Task prompt:
Please reproduce the records below exactly, omitting any pictures they contain.

Data provided:
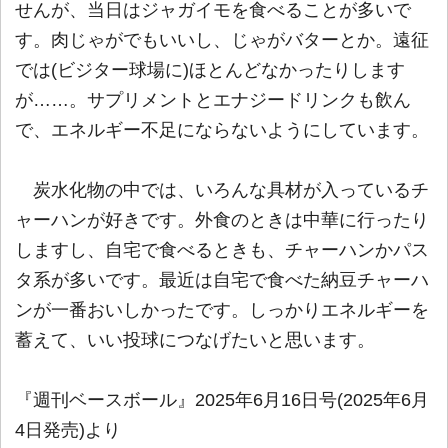
せんが、当日はジャガイモを食べることが多いで
す。肉じゃがでもいいし、じゃがバターとか。遠征
では(ビジター球場に)ほとんどなかったりします
が……。サプリメントとエナジードリンクも飲ん
で、エネルギー不足にならないようにしています。
炭水化物の中では、いろんな具材が入っているチ
ャーハンが好きです。外食のときは中華に行ったり
しますし、自宅で食べるときも、チャーハンかパス
タ系が多いです。最近は自宅で食べた納豆チャーハ
ンが一番おいしかったです。しっかりエネルギーを
蓄えて、いい投球につなげたいと思います。
『週刊ベースボール』2025年6月16日号(2025年6月
4日発売)より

Answer to the exercise:
せんが、当日はジャガイモを食べることが多いで
す。肉じゃがでもいいし、じゃがバターとか。遠征
では(ビジター球場に)ほとんどなかったりします
が……。サプリメントとエナジードリンクも飲ん
で、エネルギー不足にならないようにしています。
炭水化物の中では、いろんな具材が入っているチ
ャーハンが好きです。外食のときは中華に行ったり
しますし、自宅で食べるときも、チャーハンかパス
タ系が多いです。最近は自宅で食べた納豆チャーハ
ンが一番おいしかったです。しっかりエネルギーを
蓄えて、いい投球につなげたいと思います。
『週刊ベースボール』2025年6月16日号(2025年6月
4日発売)より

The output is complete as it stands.